Grondil stopped. She did not look at Marwen but down at her hands. Marwen saw they were trembling and stared at them until Grondil stuffed them in her apron pocket where she fingered something nervously.
“It is not only because of Sneda, child,” she said quietly. “You have robbed the Taker. She will be back. A life she was sent for, a life she will have, and now it will not be Sneda’s life but another she seeks. The Taker is old, caring not for youth, and blind, caring not for beauty. You should have been the Taker’s baby, but I hid you from her. Now you have touched her, and she will know where to find you. But she can be slow. You will go. Soon. Now.”
Grondil walked past her into the yard. A herd of wingwands grazed on the near slope and Grondil pointed.
“Of my three wingwands, I give you one. Choose your mount and return to me for your pack.” The sun shone in her eyes clear as water. “I must give you something else before you leave.”
“Who will apprentice me?” Marwen asked again weakly, but Grondil had already turned away.
She walked numbly toward the wingwand herd straggled on the slope, some eating, some sleeping, some uncurling their tongues into the shallow Stumble Brook. Grondil’s house was on the outer yarding of the village, and so Marwen avoided passing all but Tamal Deathsayer’s house. She stopped, remembering the day Grondil had cured his child’s fever and how he had smiled at her that day. But not since. No one noticed her, for they were busy rethatching the roof, and the straw dust billowed like yellow smoke. She touched the house as she passed, the mud bricks warm as flesh. The wind on her face chilled her teeth, sucked at the hem of her shift.
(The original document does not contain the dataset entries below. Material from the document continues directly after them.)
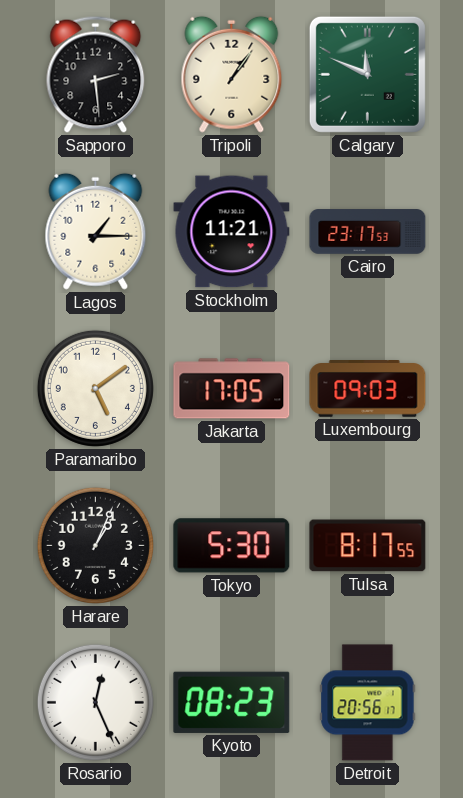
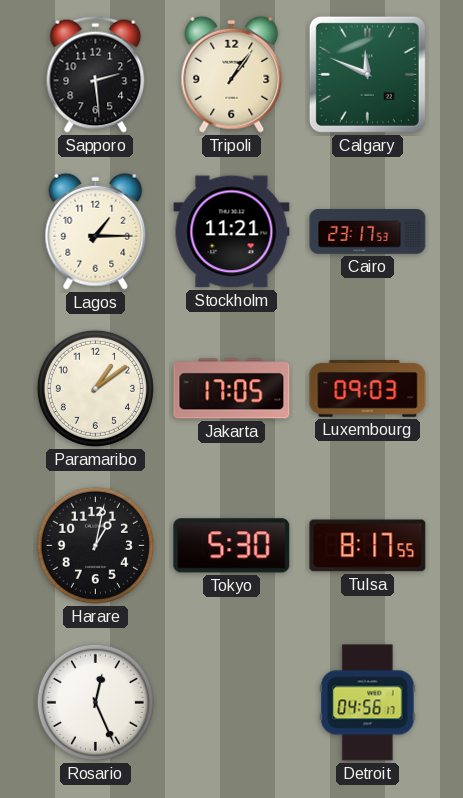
Paramaribo: 5:09 -> 1:09
Harare: 1:04 -> 1:02
Kyoto: 08:23 -> none
Detroit: 20:56 -> 04:56
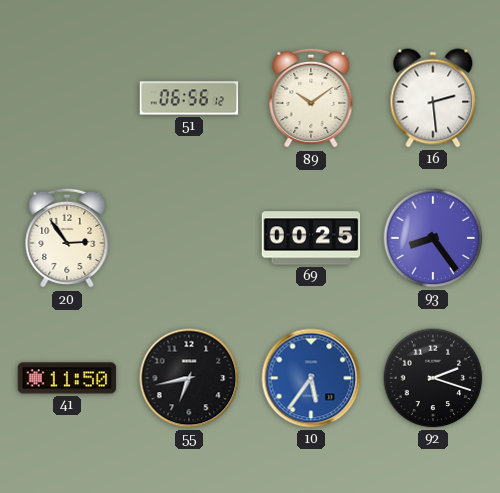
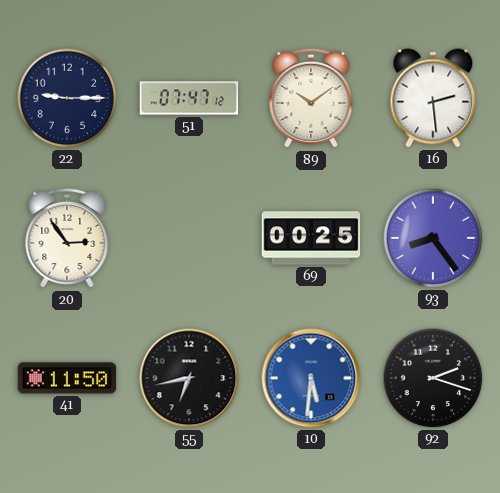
22: none -> 9:15
51: 06:56 -> 07:47
10: 5:36 -> 5:31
“It is time I left,” Marwen said aloud, so that her ears might agree with her mouth. “My magic has surpassed that of Grondil’s. I have tricked the Taker. I will not cast spells on knives and kitchen gardens. I have heard Grondil sing of the wizard in her prayers, and if he is a fable, I will know of it before the Taker leads me to her land. Perhaps, for me, the wizard will have a seeing and give me a tapestry....”
Thus Marwen consoled herself until she was among the herd. The wingwands had never seemed so large before. They lifted their wings in the blowing wind and snorted against the grass. Three of them turned and walked toward Marwen. She stroked the wing of Sheerpaz, tickled the rough cere at the base of Broomstraw’s antenna and ducked under Nightshade’s enormous girth. She checked their shelljoints for parasites with an experienced eye.
The wingwands had become Marwen’s friends when, as a child, she had played alone in the fields and hills. The creatures did not know that she was a soulless one, that she had no tapestry. At one time, when she had become aware of her magic and that it gave her power the other children did not have, she had used it to try and win the love of her peers. Then, instead of just fearing her, they also despised her. With time she had learned to embrace her loneliness and treasure it. Even so, there had always been Grondil and the wingwands.
It was a great thing to inherit a wingwand. Few families in the village owned one, and only the richest had two or three. In Marmawell their beauty was more prized than their usefulness. Only Trader Buflle ever used his beast to travel great distances, and it showed. The muscles at Peggypin’s wingbase were thick and bulbous, and her left eye ran with green fluid from an infection, a bit of dirt that had cut into her eye when in flight. On the slope newborn Butterbug looked like a yellow sundewsie with its petals fluttering in the wind; his mother, Rue-the-day, catching the pink rays of the Morningmonth sun like a stempellow in bloom, moved away from Marwen without alarm, calling her baby after her.
Plumbumble was Grondil’s favorite and Rainbow, Cudgham’s. Of Grondil’s three, that left Opalwing. She had a long slender body, cream-colored, but her wings were her great beauty. Almost transparent, they fanned out like iridescent veils, shattering light into soft prism shards. Marwen had rarely ridden her, for she was young and somewhat skittish, but Grondil had told her long ago that one day Opalwing would be her own, that she had chosen her especially for Marwen, had sent Buffle Spicetrader on a long search for her. Marwen spoke softly in the beast’s own language, and Opalwing sidled away. Again Marwen spoke to her, let the beast taste her skin, stroked her antennae until she was calm.